7B.260/2001Federal Supreme Court / Criminal Division IIDec 10, 2001Dismissed

Extracted by Omnilex

Omnilex summary

The debtor challenged a cantonal supervisory decision confirming a bankruptcy warning in enforcement proceedings. The Federal Court held that the complaint did not satisfy Art. 79 OG because it failed to engage with the cantonal reasoning and merely repeated earlier submissions. It also upheld the cantonal costs order, finding no misuse of discretion in treating the complaint as vexatious under Art. 20a SchKG. The request for suspensive effect became moot once the merits were decided. The complaint was therefore dismissed insofar as admissible.

Omnilex headnote

Art. 79 Abs. 1 OG; Begründungsanforderungen der staatsrechtlichen Beschwerde im Schuldbetreibungs- und Konkursbeschwerdeverfahren; die Eingabe muss sich mit den Erwägungen der Vorinstanz auseinandersetzen und im Einzelnen darlegen, inwiefern Bundesrecht verletzt sein soll. Blosses Wiederholen bereits vorgebrachter Einwendungen genügt nicht. Die Qualifikation einer Beschwerde als mutwillig und die Auferlegung der Kosten nach Art. 20a Abs. 1 SchKG beruhen auf Ermessen und werden nur bei rechtsfehlerhafter Ermessensausübung beanstandet (consid. 2–3). Wird sofort materiell entschieden, wird ein Gesuch um aufschiebende Wirkung gegenstandslos (consid. 4).

Full text

[AZA 0/2]
7B.260/2001/bnm

SCHULDBETREIBUNGS- UND KONKURSKAMMER


  1. Dezember 2001

Es wirken mit: Bundesrichterin Nordmann, Präsidentin der
Schuldbetreibungs- und Konkurskammer, Bundesrichterin Escher,
Bundesrichter Meyer und Gerichtsschreiber Gysel.


In Sachen
A.________, Beschwerdeführer,

gegen
den Entscheid des Kantonsgerichts St.

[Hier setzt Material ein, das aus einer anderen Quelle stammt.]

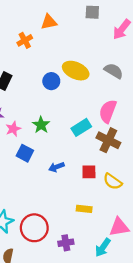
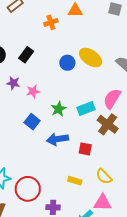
green star: (41, 125) -> (59, 109), moved
pink star: (13, 129) -> (33, 91), moved
blue arrow: (56, 167) -> (57, 139), size x1.5
yellow semicircle: (113, 181) -> (104, 176), moved

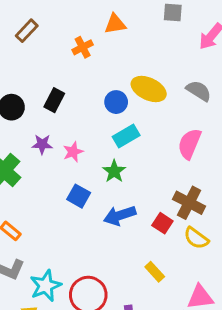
cyan rectangle: (86, 108) -> (126, 136), moved
brown cross: (108, 124) -> (189, 203), moved
red square: (85, 149) -> (162, 223), turned 32
yellow semicircle: (104, 176) -> (196, 238), moved
yellow rectangle: (75, 181) -> (155, 272), turned 40

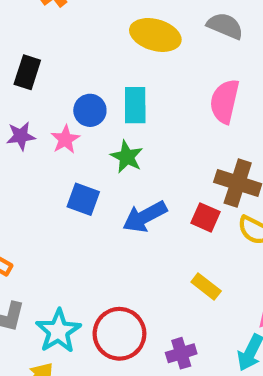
blue circle: (116, 102) -> (90, 110), moved
cyan rectangle: (126, 136) -> (135, 105), turned -50

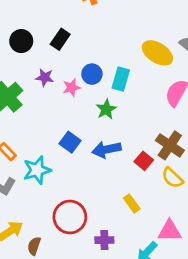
yellow ellipse: (155, 35) -> (157, 53), moved
blue square: (83, 199) -> (70, 142), moved
cyan star: (58, 331) -> (37, 170), moved

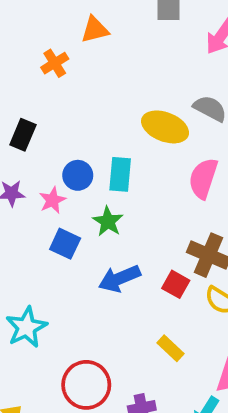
blue square: (70, 142) -> (65, 244), moved

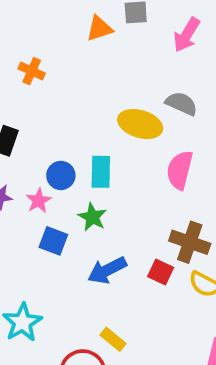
orange triangle: (95, 30) -> (99, 29), moved
orange cross: (55, 63) -> (32, 71), turned -30
yellow rectangle: (170, 348) -> (113, 339), moved

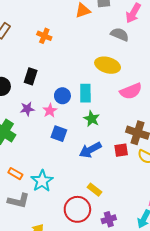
gray semicircle: (181, 104) -> (120, 34), moved
pink semicircle: (180, 170) -> (131, 91), turned -125
green star: (92, 217) -> (92, 119), moved
red square: (161, 272) -> (121, 150), turned -32

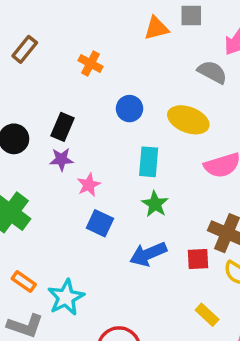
blue circle: (62, 96) -> (129, 109), moved
purple star: (27, 109) -> (61, 159), moved
yellow rectangle: (94, 190) -> (207, 315), moved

Gallen als oberer kantonaler Aufsichtsbehörde für Schuldbetreibung vom 25. Oktober 2001,

betreffend
Konkursandrohung,

wird festgestellt und in Erwägung gezogen:

1.- Am 13. September 2001 wies die Gerichtspräsidentin von Z.________ als untere kantonale Aufsichtsbehörde in Schuldbetreibungs- und Konkurssachen die Beschwerde ab, die A.________ gegen die Konkursandrohung in der von der B.________ AG eingeleiteten Betreibung Nr. .. des Betreibungsamtes Y.________ erhoben hatte.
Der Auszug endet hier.